[Opening Stored data section]

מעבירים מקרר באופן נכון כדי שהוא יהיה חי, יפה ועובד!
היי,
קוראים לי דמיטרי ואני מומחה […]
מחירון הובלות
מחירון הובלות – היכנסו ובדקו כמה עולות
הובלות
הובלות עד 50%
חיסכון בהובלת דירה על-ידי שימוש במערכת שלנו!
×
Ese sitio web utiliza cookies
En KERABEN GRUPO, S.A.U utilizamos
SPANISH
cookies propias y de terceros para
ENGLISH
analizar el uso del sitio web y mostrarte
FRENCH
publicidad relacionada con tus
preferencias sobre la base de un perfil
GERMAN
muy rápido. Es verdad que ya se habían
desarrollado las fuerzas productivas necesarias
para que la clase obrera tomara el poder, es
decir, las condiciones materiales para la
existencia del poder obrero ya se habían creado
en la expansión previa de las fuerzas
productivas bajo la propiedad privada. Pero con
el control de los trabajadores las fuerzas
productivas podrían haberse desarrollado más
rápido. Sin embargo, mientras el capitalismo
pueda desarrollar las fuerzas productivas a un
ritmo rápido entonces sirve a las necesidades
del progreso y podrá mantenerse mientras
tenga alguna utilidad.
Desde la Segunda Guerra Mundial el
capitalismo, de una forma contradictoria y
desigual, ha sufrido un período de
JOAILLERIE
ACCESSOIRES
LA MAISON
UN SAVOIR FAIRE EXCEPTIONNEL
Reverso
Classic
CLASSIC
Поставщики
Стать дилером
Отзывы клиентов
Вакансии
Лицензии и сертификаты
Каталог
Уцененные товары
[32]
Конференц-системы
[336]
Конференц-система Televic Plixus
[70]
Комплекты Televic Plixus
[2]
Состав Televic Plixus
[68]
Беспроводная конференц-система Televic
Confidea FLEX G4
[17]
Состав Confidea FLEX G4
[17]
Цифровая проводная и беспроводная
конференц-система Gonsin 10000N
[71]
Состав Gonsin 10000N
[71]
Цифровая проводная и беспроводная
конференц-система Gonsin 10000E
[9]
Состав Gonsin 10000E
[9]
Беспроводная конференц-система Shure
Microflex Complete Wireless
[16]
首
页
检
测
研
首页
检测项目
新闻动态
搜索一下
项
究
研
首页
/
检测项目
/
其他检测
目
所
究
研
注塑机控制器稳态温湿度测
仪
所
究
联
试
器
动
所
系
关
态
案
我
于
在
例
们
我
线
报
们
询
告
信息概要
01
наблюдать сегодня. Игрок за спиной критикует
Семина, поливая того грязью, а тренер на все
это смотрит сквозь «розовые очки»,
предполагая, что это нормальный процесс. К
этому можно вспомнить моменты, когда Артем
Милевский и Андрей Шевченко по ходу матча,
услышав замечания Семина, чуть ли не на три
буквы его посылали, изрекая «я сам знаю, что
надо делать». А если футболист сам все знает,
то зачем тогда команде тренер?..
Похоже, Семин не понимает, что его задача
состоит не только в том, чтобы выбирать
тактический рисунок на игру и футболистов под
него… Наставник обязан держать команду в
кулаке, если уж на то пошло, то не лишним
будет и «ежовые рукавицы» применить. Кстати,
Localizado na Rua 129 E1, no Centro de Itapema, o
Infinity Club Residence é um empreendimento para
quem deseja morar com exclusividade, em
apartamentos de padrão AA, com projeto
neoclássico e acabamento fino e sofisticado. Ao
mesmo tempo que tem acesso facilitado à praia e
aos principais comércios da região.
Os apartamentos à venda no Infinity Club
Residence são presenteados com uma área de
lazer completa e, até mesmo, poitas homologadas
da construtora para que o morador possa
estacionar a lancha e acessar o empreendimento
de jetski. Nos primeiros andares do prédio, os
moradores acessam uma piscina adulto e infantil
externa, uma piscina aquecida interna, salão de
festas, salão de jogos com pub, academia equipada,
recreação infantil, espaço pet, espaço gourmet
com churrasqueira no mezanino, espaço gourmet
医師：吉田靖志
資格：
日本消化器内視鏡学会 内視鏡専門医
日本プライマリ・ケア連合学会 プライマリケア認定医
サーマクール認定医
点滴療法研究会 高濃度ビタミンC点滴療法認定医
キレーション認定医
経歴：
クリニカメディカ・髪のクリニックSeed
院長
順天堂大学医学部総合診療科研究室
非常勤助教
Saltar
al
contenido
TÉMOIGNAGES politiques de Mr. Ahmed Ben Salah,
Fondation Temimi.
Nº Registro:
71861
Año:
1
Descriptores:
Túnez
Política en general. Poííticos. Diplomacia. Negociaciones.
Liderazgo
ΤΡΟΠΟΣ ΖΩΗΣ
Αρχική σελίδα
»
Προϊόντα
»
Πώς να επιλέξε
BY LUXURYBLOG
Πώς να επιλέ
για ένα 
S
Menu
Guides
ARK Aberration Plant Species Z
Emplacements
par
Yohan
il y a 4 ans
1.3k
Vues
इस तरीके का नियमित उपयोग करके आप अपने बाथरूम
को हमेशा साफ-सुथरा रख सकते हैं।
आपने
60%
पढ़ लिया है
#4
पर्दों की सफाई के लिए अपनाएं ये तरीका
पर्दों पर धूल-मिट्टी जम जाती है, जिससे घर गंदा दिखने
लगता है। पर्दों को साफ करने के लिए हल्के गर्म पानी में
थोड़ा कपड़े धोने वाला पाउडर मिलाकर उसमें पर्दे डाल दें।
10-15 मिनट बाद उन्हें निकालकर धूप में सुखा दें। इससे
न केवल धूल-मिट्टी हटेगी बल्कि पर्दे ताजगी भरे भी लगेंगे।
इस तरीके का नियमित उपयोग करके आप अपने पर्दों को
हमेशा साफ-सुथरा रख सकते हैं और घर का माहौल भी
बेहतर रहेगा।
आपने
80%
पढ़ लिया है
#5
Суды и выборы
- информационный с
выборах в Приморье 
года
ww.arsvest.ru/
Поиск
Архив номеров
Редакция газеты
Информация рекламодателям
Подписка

[Closing Stored data section]

_What you will do:_ In the entries above, find each line that includes the string "cookies" and copy it.

_Response area:_
Ese sitio web utiliza cookies
cookies propias y de terceros para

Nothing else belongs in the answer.